DVTools is limited to 2Gb files which represents just over nine minutes of video.
The DV500 natively supports two file formats - the old AVI 1 format with a 2Gb file size limit, and AVI 1.1, which, with OpenDML, can create terabyte file sizes.
This can be achieved using the bundled Adobe Premiere 5.1.
Real-time 2D transitions include cross-dissolves and wipes.
A real-time gradient wipe is also available, into which any of the 300 bundled Pixelan SpiceRack gradient bitmaps can be loaded.
Bitmaps with alpha channel can also be superimposed over moving video, and faded up and down in real-time.
Pinnacle also bundles HollywoodFX, a selection of 3D transitions that although not real-time can make use of available graphics card 3D acceleration for faster rendering.
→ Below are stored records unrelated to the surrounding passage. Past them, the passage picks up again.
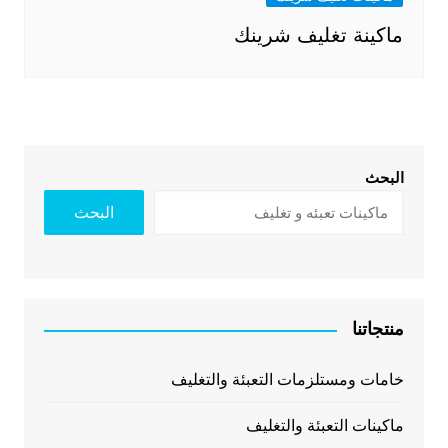
ماكينة تغليف شرينك
البحث
البحث
منتجاتنا
خامات ومستلزمات التعبئة والتغليف
ماكينات التعبئة والتغليف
Other bundled applets include TitleDeko titling software plug-in to complement Premiere's capabilities and Sonic Foundry's ACID Music for the production, arranging and editing of loop-based music tracks.
Minerva Impression CD-Pro enables the creation of MP2 and WAV images for burning on CD or DVD, together with a software MPEG-2 player, DirectX Media run-time drivers, and DVD style menu.
Alternatively by encoding to the lower quality MPEG-1 using TMPGEnc (tmpenc.com) VideoCD format disks can be created on CD-RW disks that are compatible with a number of DVD players that support VideoCD.
Other output options include recording directly to tape via the analogue output or to maintain quality use the second DV port to connect a digital VCR or camcorder although it should be borne in mind that many European camcorders do not support DV in.
Using device control, video can be dumped frame accurately from the timeline to a DV VCR.
At around £600 the DV500 allows high quality lossless video manipulation.
By including analogue input it offers maximum flexibility in video sources but if this is not a requirement the cheaper Studio DV Plus may suffice although this does not include the excellent Premiere either.
Although IEEE1394 FireWire ports are becoming increasingly familiar, especially on notebooks, the DV capture specific tools and real-time transitions will save considerable time when used for serious video editing.